Page 69 of The Shadow Wand

My throat cinches tight.

Fallon Bane.Her Level Five brothers, Sylus and Damion, in uniform flanking her.

And she’s looking straight at me.

Fallon flashes me a wicked smile that sends ice down my spine. She points at me, her devious smile echoed by her equally devious brothers. Then all three Banes turn and head for the balcony’s doors, the brothers’ silver-striped cloaks sweeping out behind them.

“Follow me,” Sparrow breathlessly orders, her grip on my arm firming. “I know where the high-ranking military usually enter.”

We set off at a fast clip, darting around the crowd on the stairs, over the first-floor balcony’s terrace, and into the festive hall.

We’re engulfed in the crowd of dark-clad Mages, the scent of expensive perfume and rich food heavy on the air. My fear-addled mind takes in details as I follow Sparrow through a maze of hallways and packed rooms, my affinity lines lurching hard toward one type of luxurious wood after another—

Black Cherry tree trunks that form the central support of several rooms, their branches hung with black crystal leaves and small crimson lanterns.

Mountain Oak that frames countless oil paintings of former Mage Council members and Guild heads.

A Bloodwood grand piano that sits prominently in a parlor, the rare scarlet wood gleaming with varnish and ruby swirls.

I clench and unclench my wand hand, desperate to send my power through every last piece of wood we come upon, and struggle mightily to resist the powerful urge.
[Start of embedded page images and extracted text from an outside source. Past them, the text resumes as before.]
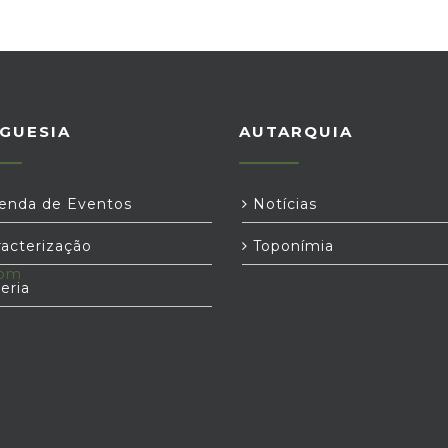
GUESIA
AUTARQUIA
nda de Eventos
Notícias
acterização
Toponímia
com
eria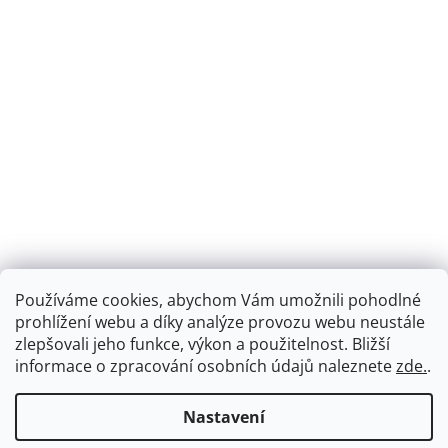
Používáme cookies, abychom Vám umožnili pohodlné
prohlížení webu a díky analýze provozu webu neustále
zlepšovali jeho funkce, výkon a použitelnost.
Bližší
informace o zpracování osobních údajů naleznete
zde.
.
Nastavení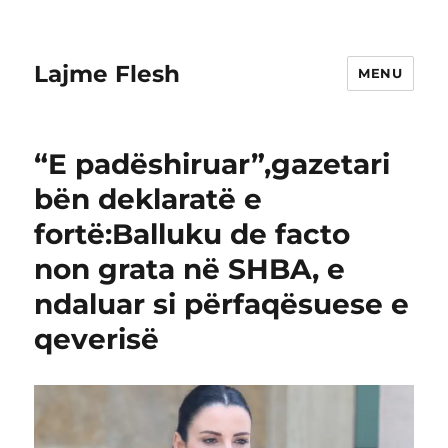
Lajme Flesh
MENU
“E padëshiruar”,gazetari
bën deklaratë e
fortë:Balluku de facto
non grata në SHBA, e
ndaluar si përfaqësuese e
qeverisë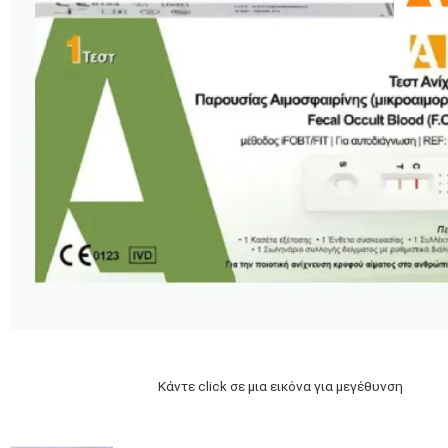
Κάντε click σε μια εικόνα για μεγέθυνση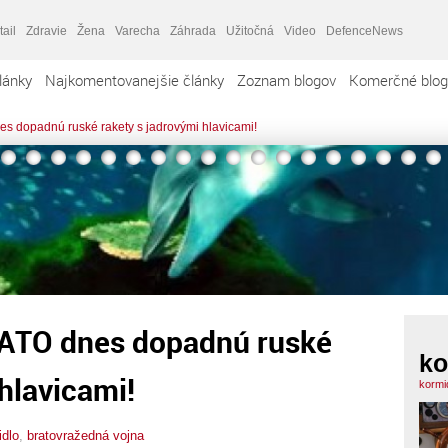
tail
Zdravie
Žena
Varecha
Záhrada
Užitočná
Video
DefenceNews
lánky
Najkomentovanejšie články
Zoznam blogov
Komerčné blog
s dopadnú ruské rakety s jadrovými hlavicami!
NATO dnes dopadnú ruské
ko
 hlavicami!
kormi
idlo
,
bratovražedná vojna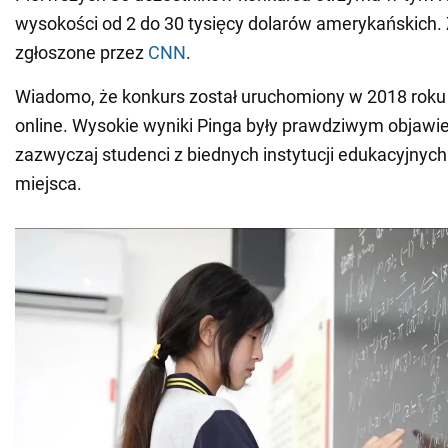
wysokości od 2 do 30 tysięcy dolarów amerykańskich. 
zgłoszone przez
CNN
.
Wiadomo, że konkurs został uruchomiony w 2018 roku 
online. Wysokie wyniki Pinga były prawdziwym objawi
zazwyczaj studenci z biednych instytucji edukacyjnych
miejsca.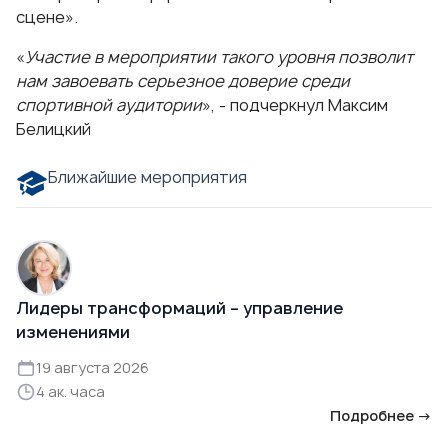
сцене».
«
Участие в мероприятии такого уровня позволит
нам завоевать серьезное доверие среди
спортивной аудитории
», - подчеркнул Максим
Белицкий
Ближайшие мероприятия
Лидеры трансформаций – управление
изменениями
19 августа 2026
4 ак. часа
Подробнее →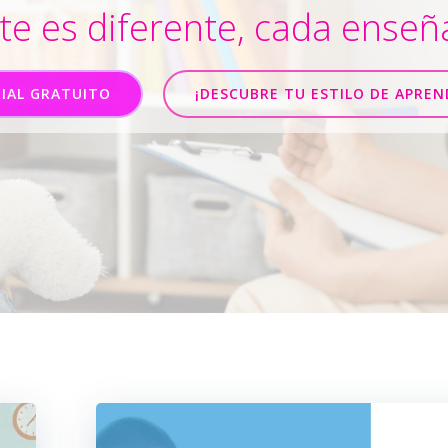
e es diferente, cada enseñ
IAL GRATUITO
¡DESCUBRE TU ESTILO DE APREN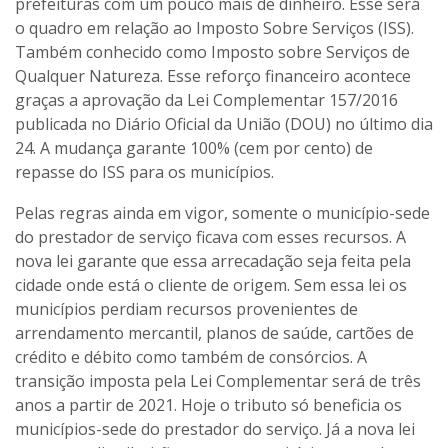
prefeituras com um pouco mais de dinheiro. Esse será
o quadro em relação ao Imposto Sobre Serviços (ISS).
Também conhecido como Imposto sobre Serviços de
Qualquer Natureza. Esse reforço financeiro acontece
graças a aprovação da Lei Complementar 157/2016
publicada no Diário Oficial da União (DOU) no último dia
24. A mudança garante 100% (cem por cento) de
repasse do ISS para os municípios.
Pelas regras ainda em vigor, somente o município-sede
do prestador de serviço ficava com esses recursos. A
nova lei garante que essa arrecadação seja feita pela
cidade onde está o cliente de origem. Sem essa lei os
municípios perdiam recursos provenientes de
arrendamento mercantil, planos de saúde, cartões de
crédito e débito como também de consórcios. A
transição imposta pela Lei Complementar será de três
anos a partir de 2021. Hoje o tributo só beneficia os
municípios-sede do prestador do serviço. Já a nova lei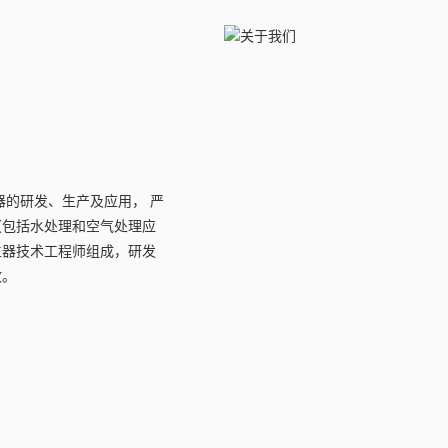
器的研发、生产及应用， 严
理（包括水处理和空气处理应
生器技术工程师组成，研发
效。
A young, blue-hued Urisk woman slides in front of us, blocking our way. My gaze darts around her, searching for Fallon, as the woman offers up a delicacy wrapped in baby lettuce and impaled with a coarse toothpick. I glance down at the hors d’oeuvres, and for a moment, I’m transfixed. Not hungry for the food.

Hungry for the wood.

Another tiny wand.

Sparrow tugs my arm insistently, breaking the wood’s thrall as she pulls me back into motion and we swerve around the Urisk woman.
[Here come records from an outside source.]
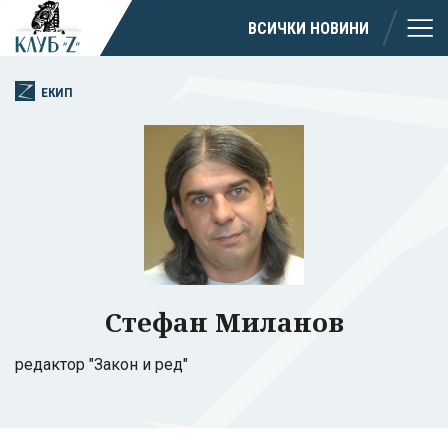
ВСИЧКИ НОВИНИ
ЕКИП
Стефан Миланов
редактор "Закон и ред"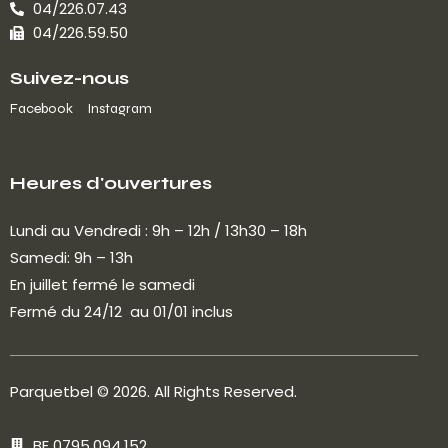
04/226.07.43
04/226.59.50
Suivez-nous
Facebook
Instagram
Heures d'ouvertures
Lundi au Vendredi : 9h – 12h / 13h30 – 18h
Samedi: 9h – 13h
En juillet fermé le samedi
Fermé du 24/12 au 01/01 inclus
Parquetbel
© 2026. All Rights Reserved.
BE 0795.094.152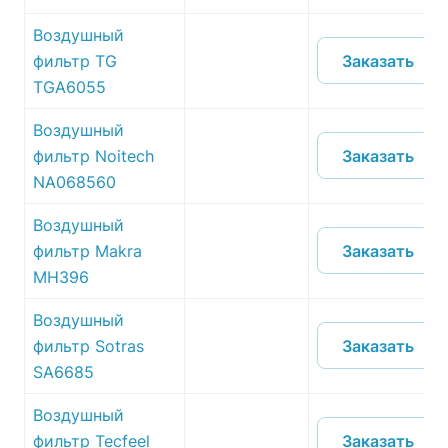
Воздушный
Заказать
фильтр TG
TGA6055
Воздушный
Заказать
фильтр Noitech
NA068560
Воздушный
Заказать
фильтр Makra
MH396
Воздушный
Заказать
фильтр Sotras
SA6685
Воздушный
Заказать
фильтр Tecfeel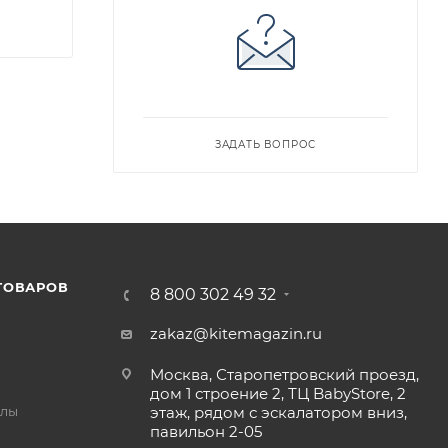
ЗАДАТЬ ВОПРОС
ТОВАРОВ
8 800 302 49 32
zakaz@kitemagazin.ru
Москва, Старопетровский проезд,
дом 1 строение 2, ТЦ BabyStore, 2
йлы
этаж, рядом с эскалатором вниз,
павильон 2-05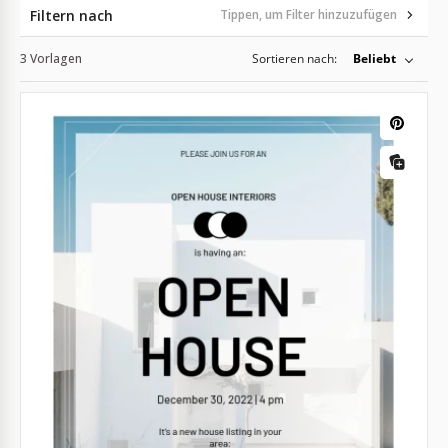
Filtern nach
Tippen, um Filter hinzuzufügen
3 Vorlagen
Sortieren nach:
Beliebt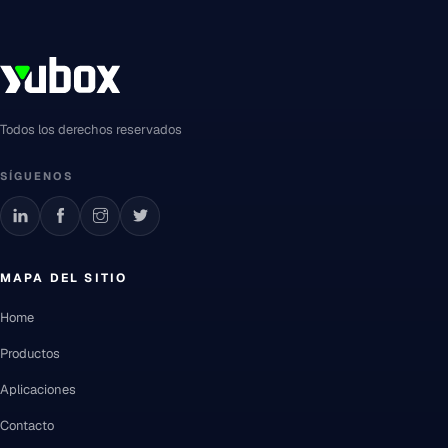
Todos los derechos reservados
SÍGUENOS
MAPA DEL SITIO
Home
Productos
Aplicaciones
Contacto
The music dampens as we rush, just on the edge of running, through room after room, the crowds thinning as we go. We hurry down a narrow, dimly lit hall and then into the expansive Council library. Small knots of Gardnerian soldiers and military apprentices are congregating there, some bearing the markings of the highly ranked, their conversations low and dignified. Dotting the crowd are a few soldiers wearing the silver-striped cloaks of the powerful Level Five Mages.

Like Lukas.

Breathing hard, every sense on heightened alert, I search them over, desperate to locate Lukas.
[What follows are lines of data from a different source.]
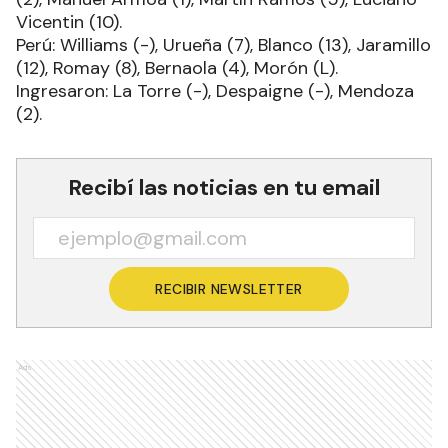
Vicentin (10).
Perú: Williams (-), Urueña (7), Blanco (13), Jaramillo
(12), Romay (8), Bernaola (4), Morón (L).
Ingresaron: La Torre (-), Despaigne (-), Mendoza
(2).
Recibí las noticias en tu email
RECIBIR NEWSLETTER
Ads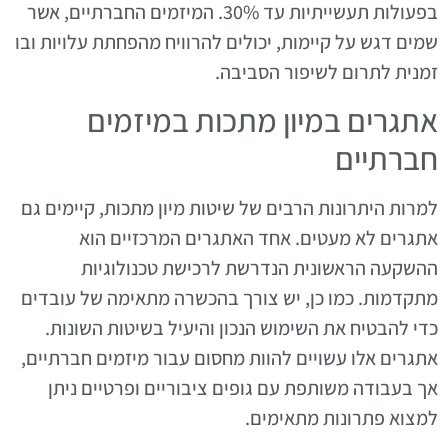
בפעולות תעשייתיות עד 30%. המיזמים החברתיים, אשר
שמים דגש על קיימות, יכולים להרוויח מהפחתת עלויות ובו
זמנית לתרום לשיפור הסביבה.
אתגרים במיון מתכות במיזמים
חברתיים
למרות היתרונות הרבים של שיטות מיון מתכות, קיימים גם
אתגרים לא מעטים. אחד האתגרים המרכזיים הוא
ההשקעה הראשונית הנדרשת לרכישת טכנולוגיות
מתקדמות. כמו כן, יש צורך בהכשרה מתאימה של עובדים
כדי להבטיח את השימוש הנכון והיעיל בשיטות השונות.
אתגרים אלו עשויים להוות מחסום עבור מיזמים חברתיים,
אך בעבודה משותפת עם גופים ציבוריים ופרטיים ניתן
למצוא פתרונות מתאימים.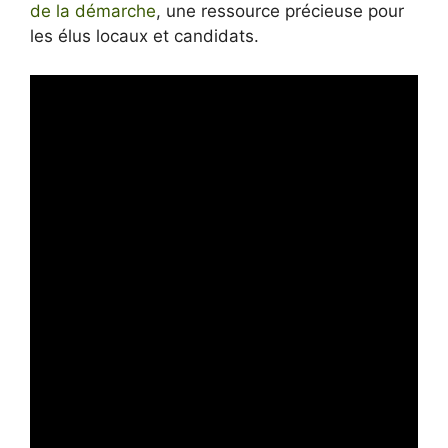
de la démarche
, une ressource précieuse pour
les élus locaux et candidats.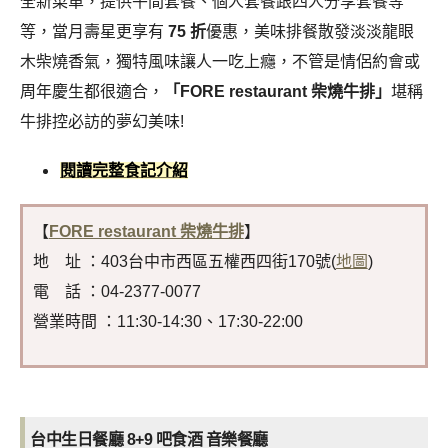
全新菜單，提供午間套餐、個人套餐跟四人分享套餐等
等，當月壽星更享有
75 折
優惠，美味排餐散發淡淡龍眼
木柴燒香氣，獨特風味讓人一吃上癮，不管是情侶約會或
周年慶生都很適合，
「FORE restaurant 柴燒牛排」
堪稱
牛排控必訪的夢幻美味!
閱讀完整食記介紹
【
FORE restaurant 柴燒牛排
】
地 址 ：403台中市西區五權西四街170號(
地圖
)
電 話 ：04-2377-0077
營業時間 ：11:30-14:30、17:30-22:00
台中生日餐廳 8+9 吧食酒 音樂餐廳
“Excuse me,” I say to a white-haired Mage with lieutenant markings on the shoulder of his military tunic.

He turns to me, contempt washing over his face and the faces of the other Mage soldiers in his small grouping as they take in my face and obvious recognition lights.

I swallow back my anxiety. “Might you know if my fastmate, Lukas Grey, has arrived?”

The Mage’s gaze flicks unkindly over my scarlet dress and he huffs out a short sound of disgust. “I haven’t seen him.”

I politely excuse myself and step away from the Mages.

Sparrow leans in close as we leave the room. “There’s a balcony where we can spot new arrivals,” she tells me, her tone one of forced calm, her hand firm around my arm as she guides me forward. “We can watch for Lukas there.”

I follow her through a side door at the far end of the room and down a long, deserted hallway.

Sparrow and I duck into a smaller library, and I catch hold of my bearings as Sparrow moves to open a glass door leading to a small balcony that overlooks the front of the Council Hall. The library is as deserted as the hallway was, the orchestral music now far away, and a frisson of anxiety crawls down my spine at our sudden isolation.

Sparrow jostles the glass door’s handle, but it won’t budge. She turns to me, her voice growing taut with apprehension. “It’s locked. We’ll have to get there another way.”

Footsteps sound in the hallway, and my pulse quickens.

A saffron-hued Urisk maid strides into view and pauses just outside the door. She narrows her citrine eyes at me, then glances toward something or someone down the hall as she points insistently at us.

Fallon Bane sweeps into the room, and my legs almost give out from under me.